Source material START

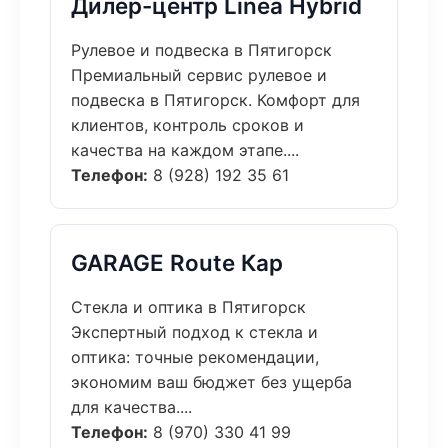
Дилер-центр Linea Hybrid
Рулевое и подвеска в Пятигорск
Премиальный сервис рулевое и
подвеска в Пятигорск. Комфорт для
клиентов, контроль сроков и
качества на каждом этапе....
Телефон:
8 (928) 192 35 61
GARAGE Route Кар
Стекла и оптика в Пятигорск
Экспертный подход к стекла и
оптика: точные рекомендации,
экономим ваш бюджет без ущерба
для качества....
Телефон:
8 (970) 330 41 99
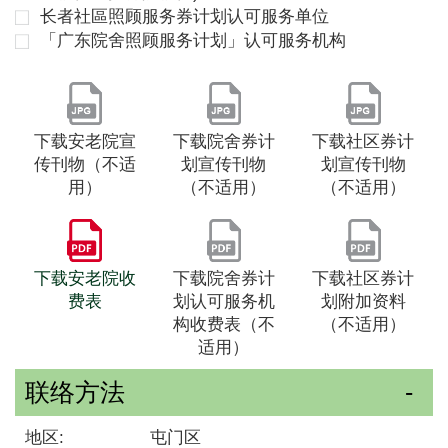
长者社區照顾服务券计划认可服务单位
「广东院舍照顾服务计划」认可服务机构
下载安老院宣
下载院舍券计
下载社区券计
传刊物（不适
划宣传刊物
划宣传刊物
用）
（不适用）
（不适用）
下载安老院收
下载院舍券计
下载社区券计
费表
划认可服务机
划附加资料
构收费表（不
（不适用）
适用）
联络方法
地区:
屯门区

Source material END
Source material START

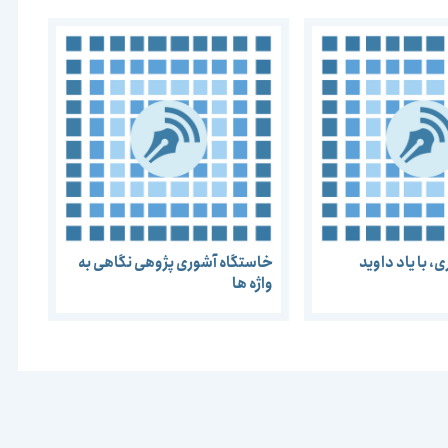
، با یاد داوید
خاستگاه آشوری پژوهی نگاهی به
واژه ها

Source material END

Task prompt:
The task calls for all lines in the entries that hold "качества".

Written reply:
качества на каждом этапе....
для качества....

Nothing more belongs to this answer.